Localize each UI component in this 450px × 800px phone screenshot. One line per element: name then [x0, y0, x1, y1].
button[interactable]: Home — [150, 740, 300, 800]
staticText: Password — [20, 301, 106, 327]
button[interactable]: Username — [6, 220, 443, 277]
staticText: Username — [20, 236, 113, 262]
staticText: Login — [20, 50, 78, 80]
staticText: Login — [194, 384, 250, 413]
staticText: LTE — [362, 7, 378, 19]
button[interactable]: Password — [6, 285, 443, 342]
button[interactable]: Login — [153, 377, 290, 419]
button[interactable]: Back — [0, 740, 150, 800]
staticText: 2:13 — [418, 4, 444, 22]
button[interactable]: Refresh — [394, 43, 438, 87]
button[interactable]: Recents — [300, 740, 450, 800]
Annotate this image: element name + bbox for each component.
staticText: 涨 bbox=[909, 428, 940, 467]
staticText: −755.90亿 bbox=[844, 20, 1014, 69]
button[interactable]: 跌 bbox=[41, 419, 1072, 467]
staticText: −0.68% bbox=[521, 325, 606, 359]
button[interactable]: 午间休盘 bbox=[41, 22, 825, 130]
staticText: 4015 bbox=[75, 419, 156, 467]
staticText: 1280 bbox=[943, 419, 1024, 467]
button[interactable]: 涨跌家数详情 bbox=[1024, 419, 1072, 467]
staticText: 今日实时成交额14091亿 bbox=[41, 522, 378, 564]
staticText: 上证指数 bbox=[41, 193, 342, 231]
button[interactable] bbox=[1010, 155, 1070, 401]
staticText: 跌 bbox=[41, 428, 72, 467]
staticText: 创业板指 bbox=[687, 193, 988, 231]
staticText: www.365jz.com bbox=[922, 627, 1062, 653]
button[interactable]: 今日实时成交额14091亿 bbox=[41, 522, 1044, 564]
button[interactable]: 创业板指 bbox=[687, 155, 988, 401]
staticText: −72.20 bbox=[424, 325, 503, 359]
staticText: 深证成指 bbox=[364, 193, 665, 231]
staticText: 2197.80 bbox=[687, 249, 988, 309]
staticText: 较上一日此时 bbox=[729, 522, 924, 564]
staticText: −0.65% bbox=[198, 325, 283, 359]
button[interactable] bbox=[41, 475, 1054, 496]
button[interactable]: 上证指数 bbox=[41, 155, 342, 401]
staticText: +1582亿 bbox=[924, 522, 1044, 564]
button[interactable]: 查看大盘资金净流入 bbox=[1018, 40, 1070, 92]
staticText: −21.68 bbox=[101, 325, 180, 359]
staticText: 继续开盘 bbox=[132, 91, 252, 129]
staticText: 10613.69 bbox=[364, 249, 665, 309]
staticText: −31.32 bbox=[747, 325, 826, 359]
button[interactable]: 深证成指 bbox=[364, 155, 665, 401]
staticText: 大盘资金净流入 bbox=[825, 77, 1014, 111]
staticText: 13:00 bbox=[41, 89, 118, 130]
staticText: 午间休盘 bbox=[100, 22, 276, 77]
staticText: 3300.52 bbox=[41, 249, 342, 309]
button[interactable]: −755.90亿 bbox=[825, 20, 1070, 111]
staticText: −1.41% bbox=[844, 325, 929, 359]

---

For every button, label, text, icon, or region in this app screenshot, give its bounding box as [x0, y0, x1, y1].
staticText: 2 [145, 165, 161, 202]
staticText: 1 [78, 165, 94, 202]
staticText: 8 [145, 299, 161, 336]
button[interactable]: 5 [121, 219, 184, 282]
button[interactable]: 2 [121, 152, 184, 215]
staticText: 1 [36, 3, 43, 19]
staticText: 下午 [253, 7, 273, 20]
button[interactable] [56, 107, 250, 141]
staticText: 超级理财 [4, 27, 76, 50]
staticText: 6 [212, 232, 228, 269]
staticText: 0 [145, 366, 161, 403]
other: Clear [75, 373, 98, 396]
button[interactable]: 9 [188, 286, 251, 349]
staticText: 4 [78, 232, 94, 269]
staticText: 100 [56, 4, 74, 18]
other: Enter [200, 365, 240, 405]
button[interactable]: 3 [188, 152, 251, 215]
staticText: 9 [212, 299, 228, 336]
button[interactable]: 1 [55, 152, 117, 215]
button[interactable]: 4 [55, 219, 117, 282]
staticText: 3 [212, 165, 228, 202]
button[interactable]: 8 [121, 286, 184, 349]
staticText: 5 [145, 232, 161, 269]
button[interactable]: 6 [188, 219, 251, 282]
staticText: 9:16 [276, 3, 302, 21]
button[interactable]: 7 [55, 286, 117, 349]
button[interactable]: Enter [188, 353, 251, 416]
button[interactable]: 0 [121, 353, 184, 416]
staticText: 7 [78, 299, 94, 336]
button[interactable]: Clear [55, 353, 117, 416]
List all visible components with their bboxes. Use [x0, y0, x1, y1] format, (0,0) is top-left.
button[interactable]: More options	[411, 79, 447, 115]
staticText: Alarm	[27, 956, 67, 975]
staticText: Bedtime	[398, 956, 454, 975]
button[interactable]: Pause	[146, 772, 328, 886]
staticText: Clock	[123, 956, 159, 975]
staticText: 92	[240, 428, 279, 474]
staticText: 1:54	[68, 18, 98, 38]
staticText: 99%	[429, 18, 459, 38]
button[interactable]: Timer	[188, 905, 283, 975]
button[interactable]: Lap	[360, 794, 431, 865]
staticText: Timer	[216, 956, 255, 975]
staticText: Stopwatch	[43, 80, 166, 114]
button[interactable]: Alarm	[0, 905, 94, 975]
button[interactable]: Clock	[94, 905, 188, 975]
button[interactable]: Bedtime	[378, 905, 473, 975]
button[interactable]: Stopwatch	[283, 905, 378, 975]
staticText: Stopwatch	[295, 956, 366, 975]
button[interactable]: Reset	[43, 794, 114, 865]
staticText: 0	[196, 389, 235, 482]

---

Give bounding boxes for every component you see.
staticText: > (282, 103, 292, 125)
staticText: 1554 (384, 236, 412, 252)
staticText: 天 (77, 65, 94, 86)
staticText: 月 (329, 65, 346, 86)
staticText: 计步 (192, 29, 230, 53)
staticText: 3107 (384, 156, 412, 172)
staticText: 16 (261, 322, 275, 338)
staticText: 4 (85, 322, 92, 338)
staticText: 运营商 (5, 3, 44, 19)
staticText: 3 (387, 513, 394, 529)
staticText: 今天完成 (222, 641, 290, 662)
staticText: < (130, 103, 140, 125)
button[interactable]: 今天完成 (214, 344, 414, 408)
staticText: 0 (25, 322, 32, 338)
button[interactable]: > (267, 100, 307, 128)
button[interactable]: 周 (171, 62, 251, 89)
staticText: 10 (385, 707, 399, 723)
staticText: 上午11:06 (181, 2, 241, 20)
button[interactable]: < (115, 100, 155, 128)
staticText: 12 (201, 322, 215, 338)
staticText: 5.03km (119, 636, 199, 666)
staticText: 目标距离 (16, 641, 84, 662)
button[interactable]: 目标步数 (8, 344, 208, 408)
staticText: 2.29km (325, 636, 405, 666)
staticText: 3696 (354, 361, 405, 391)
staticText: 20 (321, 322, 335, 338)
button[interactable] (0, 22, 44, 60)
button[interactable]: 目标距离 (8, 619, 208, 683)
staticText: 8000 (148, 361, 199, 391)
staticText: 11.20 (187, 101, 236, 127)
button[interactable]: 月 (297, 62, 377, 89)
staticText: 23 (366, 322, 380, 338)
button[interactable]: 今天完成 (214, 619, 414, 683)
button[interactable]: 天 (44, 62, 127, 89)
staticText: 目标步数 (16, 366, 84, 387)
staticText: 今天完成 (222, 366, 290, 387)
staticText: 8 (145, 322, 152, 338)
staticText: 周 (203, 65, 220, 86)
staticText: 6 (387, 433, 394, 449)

* _Your goal_: In the listing above, find each line with the word "目标步数" and return it.

* _Answer below_:
button[interactable]: 目标步数 (8, 344, 208, 408)
staticText: 目标步数 (16, 366, 84, 387)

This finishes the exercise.